采用不同的无黏通量格式与湍流模型组合对轴对称圆截面隔离段进行了数值计算,选取与试验结果最匹配的组合研究隔离段在反压作用下的流场结构及参数特性.对不同反压下的独立隔离段模型和隔离段燃烧室模型进行了三维模拟,分析了隔离段反压比对其流场结构、出口参数及其中激波串形态的影响.针对该轴对称隔离段提出了其可承受的极限反压.比较了冷态均匀反压与燃烧诱导反压下的隔离段流场.结果表明:无黏通量格式与湍流模型的选择影响着激波串的形态和长度,对于隔离段数值模拟十分关键;隔离段出口参数受反压影响,出口处在激波串区域时,附近截面上静压分布的不均匀性较大,出口处在混合区时压力分布则相对更均匀,激波串发展程度影响隔离段出口压力均匀性;对于该圆截面隔离段及燃烧室,直接给定均匀的平面冷态反压所产生的激波串与燃烧反压下的激波串在结构形态和起始位置上未见明显差异. 

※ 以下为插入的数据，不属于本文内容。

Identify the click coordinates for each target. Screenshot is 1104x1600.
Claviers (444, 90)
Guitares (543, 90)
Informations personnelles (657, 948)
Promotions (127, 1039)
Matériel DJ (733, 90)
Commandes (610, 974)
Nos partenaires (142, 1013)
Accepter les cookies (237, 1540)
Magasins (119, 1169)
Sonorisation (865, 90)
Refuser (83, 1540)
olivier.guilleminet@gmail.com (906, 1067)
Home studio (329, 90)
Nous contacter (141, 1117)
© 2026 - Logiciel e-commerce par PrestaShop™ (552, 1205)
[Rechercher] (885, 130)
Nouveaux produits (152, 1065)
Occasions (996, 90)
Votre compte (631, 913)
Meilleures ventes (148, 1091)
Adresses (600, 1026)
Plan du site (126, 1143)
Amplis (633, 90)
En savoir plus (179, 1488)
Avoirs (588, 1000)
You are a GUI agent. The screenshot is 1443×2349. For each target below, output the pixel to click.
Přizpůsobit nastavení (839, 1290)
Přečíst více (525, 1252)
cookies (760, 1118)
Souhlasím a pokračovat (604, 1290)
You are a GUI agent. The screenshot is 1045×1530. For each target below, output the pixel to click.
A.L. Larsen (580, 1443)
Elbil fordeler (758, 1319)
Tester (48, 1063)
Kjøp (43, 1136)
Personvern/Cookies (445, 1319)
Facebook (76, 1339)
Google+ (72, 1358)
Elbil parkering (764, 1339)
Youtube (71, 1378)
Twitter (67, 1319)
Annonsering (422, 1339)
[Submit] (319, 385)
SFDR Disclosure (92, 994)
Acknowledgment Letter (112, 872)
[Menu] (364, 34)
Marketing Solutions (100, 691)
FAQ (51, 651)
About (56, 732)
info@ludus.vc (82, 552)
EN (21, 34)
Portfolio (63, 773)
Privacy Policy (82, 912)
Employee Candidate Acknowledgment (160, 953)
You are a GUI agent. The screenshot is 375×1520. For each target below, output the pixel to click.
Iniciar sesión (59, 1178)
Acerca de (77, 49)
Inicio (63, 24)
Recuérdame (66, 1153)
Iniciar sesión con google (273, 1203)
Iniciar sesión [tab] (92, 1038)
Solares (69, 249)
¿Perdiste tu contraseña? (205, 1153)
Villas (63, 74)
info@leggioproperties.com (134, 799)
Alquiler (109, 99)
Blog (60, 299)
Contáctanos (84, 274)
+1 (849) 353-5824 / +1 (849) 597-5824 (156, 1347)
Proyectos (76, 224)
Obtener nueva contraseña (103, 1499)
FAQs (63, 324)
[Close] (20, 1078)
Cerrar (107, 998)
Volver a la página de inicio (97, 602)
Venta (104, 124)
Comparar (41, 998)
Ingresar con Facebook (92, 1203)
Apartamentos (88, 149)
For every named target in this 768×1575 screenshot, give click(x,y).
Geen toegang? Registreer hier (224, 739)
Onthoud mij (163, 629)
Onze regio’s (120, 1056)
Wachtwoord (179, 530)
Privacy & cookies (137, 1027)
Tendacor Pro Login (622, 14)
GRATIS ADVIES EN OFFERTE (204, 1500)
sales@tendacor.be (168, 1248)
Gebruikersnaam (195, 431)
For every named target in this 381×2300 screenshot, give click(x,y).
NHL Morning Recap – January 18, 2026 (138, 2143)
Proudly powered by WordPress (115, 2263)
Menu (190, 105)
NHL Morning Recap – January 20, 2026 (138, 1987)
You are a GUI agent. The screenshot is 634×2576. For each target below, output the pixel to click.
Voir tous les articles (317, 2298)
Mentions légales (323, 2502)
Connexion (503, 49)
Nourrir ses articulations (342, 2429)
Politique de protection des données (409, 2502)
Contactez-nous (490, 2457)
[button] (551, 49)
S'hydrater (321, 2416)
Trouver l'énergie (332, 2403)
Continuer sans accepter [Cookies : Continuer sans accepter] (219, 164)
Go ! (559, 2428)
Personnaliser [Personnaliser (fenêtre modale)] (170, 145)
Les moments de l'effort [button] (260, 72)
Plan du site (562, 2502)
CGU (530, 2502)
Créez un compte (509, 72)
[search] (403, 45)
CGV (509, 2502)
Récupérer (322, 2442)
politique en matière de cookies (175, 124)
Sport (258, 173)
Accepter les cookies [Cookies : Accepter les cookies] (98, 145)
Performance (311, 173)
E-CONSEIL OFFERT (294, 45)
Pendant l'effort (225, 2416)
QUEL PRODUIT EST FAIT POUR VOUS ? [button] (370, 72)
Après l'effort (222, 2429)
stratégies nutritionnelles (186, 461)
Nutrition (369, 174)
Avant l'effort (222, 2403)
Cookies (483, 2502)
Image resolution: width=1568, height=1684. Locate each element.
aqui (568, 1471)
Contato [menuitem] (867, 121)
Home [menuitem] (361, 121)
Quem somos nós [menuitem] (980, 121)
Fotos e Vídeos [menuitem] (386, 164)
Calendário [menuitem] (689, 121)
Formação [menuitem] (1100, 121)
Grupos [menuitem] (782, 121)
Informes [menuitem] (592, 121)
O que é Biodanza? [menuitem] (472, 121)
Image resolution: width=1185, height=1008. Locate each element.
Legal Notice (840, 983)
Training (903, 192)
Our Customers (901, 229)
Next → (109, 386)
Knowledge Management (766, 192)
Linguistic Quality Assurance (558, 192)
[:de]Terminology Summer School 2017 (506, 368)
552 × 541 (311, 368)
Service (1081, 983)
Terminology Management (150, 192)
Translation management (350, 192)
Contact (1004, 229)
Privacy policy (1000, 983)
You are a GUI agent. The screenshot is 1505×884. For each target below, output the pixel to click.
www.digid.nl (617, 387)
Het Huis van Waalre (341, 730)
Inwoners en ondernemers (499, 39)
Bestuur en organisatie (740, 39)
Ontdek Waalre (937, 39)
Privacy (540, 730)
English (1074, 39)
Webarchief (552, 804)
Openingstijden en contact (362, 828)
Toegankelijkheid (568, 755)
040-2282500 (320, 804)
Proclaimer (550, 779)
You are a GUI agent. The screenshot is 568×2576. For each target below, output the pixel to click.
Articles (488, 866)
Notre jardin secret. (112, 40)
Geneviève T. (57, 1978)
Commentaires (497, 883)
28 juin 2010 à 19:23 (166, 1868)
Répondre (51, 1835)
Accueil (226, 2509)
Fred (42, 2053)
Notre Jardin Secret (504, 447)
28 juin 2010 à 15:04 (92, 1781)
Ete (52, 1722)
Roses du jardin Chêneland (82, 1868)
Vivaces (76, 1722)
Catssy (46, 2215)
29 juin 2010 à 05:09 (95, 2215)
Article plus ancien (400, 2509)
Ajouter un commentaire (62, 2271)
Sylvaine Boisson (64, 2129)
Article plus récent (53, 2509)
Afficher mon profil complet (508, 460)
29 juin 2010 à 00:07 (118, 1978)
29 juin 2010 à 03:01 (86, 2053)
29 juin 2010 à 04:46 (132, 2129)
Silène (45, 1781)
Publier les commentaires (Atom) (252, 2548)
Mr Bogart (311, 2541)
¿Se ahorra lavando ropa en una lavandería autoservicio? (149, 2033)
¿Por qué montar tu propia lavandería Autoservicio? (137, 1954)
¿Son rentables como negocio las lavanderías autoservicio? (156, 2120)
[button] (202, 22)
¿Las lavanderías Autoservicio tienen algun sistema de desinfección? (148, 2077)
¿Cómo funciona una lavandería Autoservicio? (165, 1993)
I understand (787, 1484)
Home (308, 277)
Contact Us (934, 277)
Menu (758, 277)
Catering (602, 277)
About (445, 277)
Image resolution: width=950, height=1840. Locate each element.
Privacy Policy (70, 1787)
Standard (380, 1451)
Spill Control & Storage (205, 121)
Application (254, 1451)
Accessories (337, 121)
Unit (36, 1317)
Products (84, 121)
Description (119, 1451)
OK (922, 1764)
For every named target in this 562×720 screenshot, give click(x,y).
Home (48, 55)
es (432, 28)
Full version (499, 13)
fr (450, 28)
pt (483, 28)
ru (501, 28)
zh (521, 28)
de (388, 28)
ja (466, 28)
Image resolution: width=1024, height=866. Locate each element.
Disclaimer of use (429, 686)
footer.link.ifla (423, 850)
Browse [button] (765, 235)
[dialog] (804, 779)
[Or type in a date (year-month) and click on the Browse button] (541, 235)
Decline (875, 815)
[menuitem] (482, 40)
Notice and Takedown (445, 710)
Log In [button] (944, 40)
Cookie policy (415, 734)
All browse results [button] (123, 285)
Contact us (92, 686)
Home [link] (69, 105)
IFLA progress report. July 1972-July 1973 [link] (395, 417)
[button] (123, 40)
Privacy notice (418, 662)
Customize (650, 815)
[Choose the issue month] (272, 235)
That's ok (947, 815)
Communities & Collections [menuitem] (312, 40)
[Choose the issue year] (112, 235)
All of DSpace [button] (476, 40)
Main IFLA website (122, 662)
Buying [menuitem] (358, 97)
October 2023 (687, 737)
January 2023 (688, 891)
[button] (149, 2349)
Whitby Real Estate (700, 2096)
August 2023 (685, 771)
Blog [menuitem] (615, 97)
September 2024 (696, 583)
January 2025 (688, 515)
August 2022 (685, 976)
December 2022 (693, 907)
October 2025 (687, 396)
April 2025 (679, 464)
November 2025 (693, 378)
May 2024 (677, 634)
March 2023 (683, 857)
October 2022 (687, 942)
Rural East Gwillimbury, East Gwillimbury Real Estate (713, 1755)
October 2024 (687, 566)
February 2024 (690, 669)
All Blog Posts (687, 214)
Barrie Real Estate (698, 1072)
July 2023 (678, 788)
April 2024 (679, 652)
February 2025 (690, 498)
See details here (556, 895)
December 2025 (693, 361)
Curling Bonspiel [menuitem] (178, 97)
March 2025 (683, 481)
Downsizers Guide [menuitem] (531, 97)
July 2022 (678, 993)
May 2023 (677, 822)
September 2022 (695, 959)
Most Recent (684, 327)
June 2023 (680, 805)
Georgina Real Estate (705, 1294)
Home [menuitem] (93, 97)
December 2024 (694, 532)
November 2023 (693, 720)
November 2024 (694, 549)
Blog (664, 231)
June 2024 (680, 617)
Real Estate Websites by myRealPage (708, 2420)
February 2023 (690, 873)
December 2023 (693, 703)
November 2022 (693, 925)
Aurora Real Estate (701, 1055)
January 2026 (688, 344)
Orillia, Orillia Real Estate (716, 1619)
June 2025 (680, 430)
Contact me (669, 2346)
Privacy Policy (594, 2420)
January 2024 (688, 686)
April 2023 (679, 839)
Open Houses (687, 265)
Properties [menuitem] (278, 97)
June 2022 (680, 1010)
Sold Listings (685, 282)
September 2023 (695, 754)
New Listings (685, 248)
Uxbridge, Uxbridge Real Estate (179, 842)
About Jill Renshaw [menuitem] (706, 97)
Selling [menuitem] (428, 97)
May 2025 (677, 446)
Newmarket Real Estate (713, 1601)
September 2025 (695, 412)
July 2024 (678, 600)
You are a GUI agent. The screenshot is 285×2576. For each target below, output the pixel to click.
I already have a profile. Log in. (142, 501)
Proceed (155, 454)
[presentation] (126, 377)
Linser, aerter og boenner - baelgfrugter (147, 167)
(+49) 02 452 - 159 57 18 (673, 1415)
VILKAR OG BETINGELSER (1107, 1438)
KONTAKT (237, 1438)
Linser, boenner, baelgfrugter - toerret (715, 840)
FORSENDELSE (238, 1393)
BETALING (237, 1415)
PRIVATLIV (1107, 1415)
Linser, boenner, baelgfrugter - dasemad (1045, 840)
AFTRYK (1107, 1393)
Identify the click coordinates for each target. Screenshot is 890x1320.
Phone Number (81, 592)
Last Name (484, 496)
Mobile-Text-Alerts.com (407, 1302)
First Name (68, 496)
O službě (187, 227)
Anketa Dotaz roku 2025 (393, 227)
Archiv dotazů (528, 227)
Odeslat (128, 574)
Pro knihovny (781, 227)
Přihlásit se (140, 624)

Influence of back pressure on shock train structure in isolator

In order to investigate the characteristics of axisymmetric cylindrical isolator under different back pressures, the flow field of the isolator was simulated with different inviscid flux schemes and turbulence models. Compared with the experimental data, the most suitable model and scheme were chosen. Three-dimensional simulations of the isolator and combustor were employed to study the flow field structure, exit parameter and shock train under different back pressure ratios. The limit back pressure was found. The structures of the shock train under two kinds of back pressure were compared. Results show that the inviscid flux scheme and turbulence model, which are critical for the isolator simulation, have a significant impact on the structure and length of the shock train. The parameter of the isolator exit is affected by the back pressure. When the exit of the isolator is in the mixing region, the static pressure distribution is more uniform. And when the exit is in the shock train region, the pressure is non-uniform. For this axisymmetric cylindrical isolator and combustor, there is no obvious difference on structure and initial position of the shock trains respectively induced by the combustion back pressure and cold back pressure.